Debt collectors harassing you with phone calls? You can stop debt collector’s calls with a simple letter asking for all communication to be in writing. You can find this letter on the Consumer Protection BC website To find it, go to the “consumer help” section, then click on “debt collection.” Save proof that you sent the letter. If they continue to call you, then you can report to Consumer Protection. Consumer Protection responds to consumer inquiries and investigates alleged violations of consumer protection laws. 1-888 -564-9963

Similarly, the Vehicle Sales Authority of BC can help you address car dealerships with bad sales practices. To make a complaint call 1-877-294-9889.

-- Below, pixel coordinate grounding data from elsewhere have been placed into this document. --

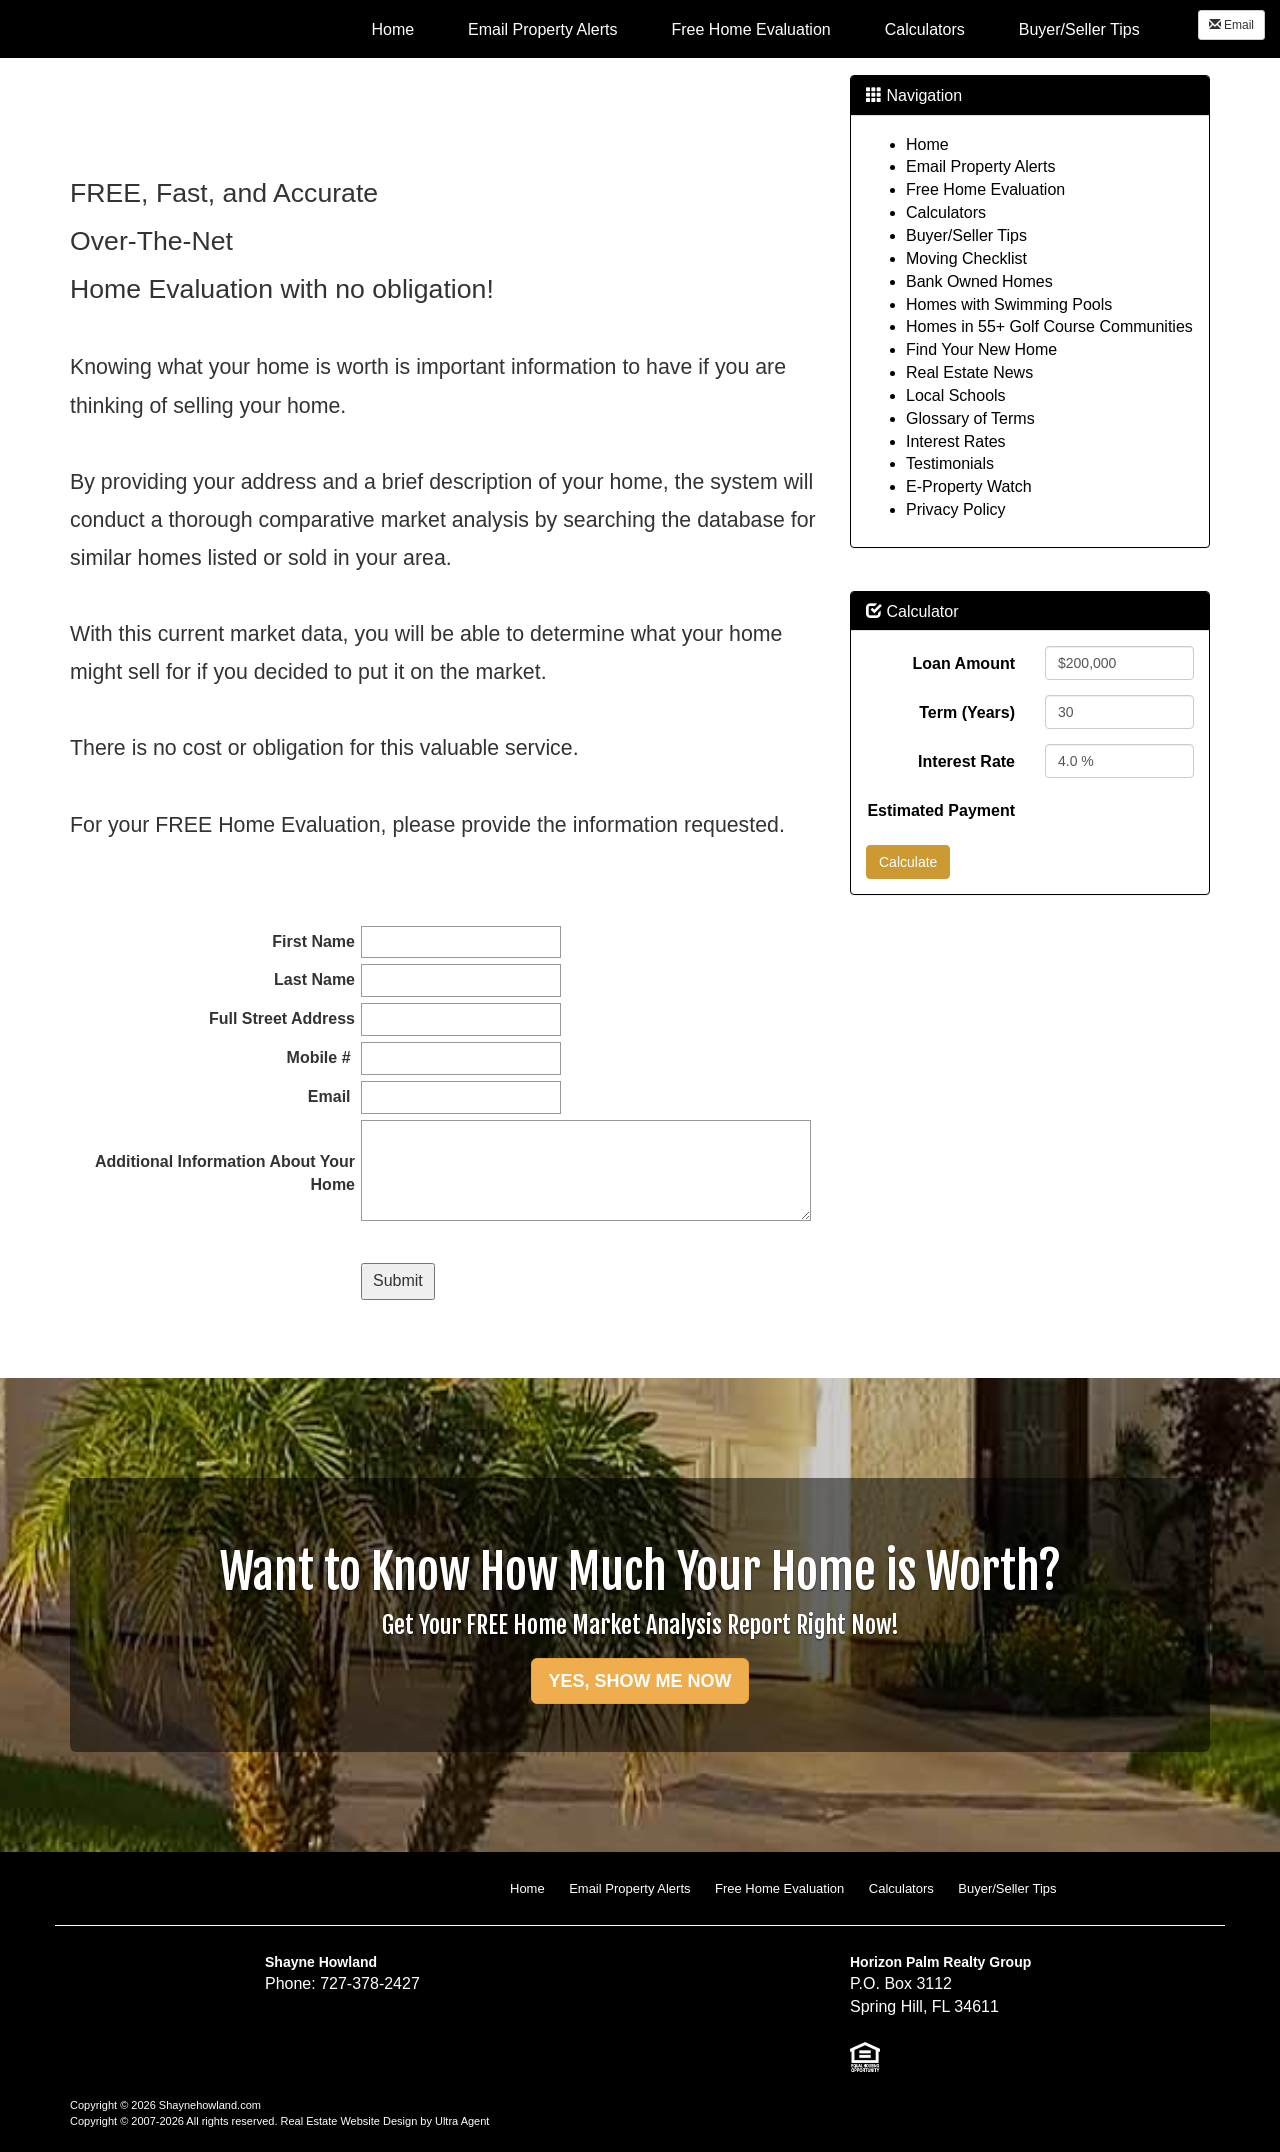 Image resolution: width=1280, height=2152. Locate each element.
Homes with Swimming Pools (1009, 304)
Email (1231, 25)
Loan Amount (964, 663)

Do you need help figuring out how to manage your debt load? The Credit Counselling Society 1-888-951-8602 provides free and confidential help with debt, such as setting up repayment plans, debt consolidation, and other ways to reduce the interest you have to pay. “We understand debt happens to the best of us, and too much debt is something we never planned to have.”

Know your rights

Creditors cannot garnish your wages or put liens on any property located on a reserve. Section 89 (1) of the Indian Act provides that “the real and personal property of an Indian or a band situated on a reserve is not subject to charge, pledge, mortgage, attachment, levy, seizure, distress or execution in favour or at the instance of any person other than an Indian or a band.”

Two exceptions to note:

  • Conditional Sales Agreements: If you buy a truck on credit and don’t pay, then the dealer can come after you for payment or to repossess the vehicle.
  • If the “creditor” is Indigenous: This is how, for example, Family Maintenance can enforce (garnish wages on reserve) a child support order for unpaid child support - because the money is owed for the Indigenous child.